▶ _HOW TO COMPLETE THIS TASK_: Every record here must be copied exactly, except for the images it holds.

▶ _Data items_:
++++

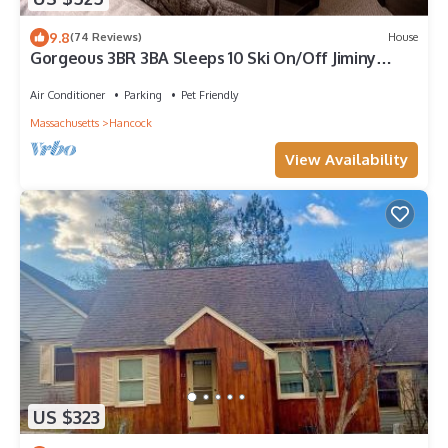
9.8
(74 Reviews)
House
Gorgeous 3BR 3BA Sleeps 10 Ski On/Off Jiminy
Peak-2000 Sq Ft Mountainside Con
Air Conditioner
Parking
Pet Friendly
Massachusetts
Hancock
View Availability
US $323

++++

▶ _RESPONSE TO THIS TASK_:
9.8
(74 Reviews)
House
Gorgeous 3BR 3BA Sleeps 10 Ski On/Off Jiminy
Peak-2000 Sq Ft Mountainside Con
Air Conditioner
Parking
Pet Friendly
Massachusetts
Hancock
View Availability
US $323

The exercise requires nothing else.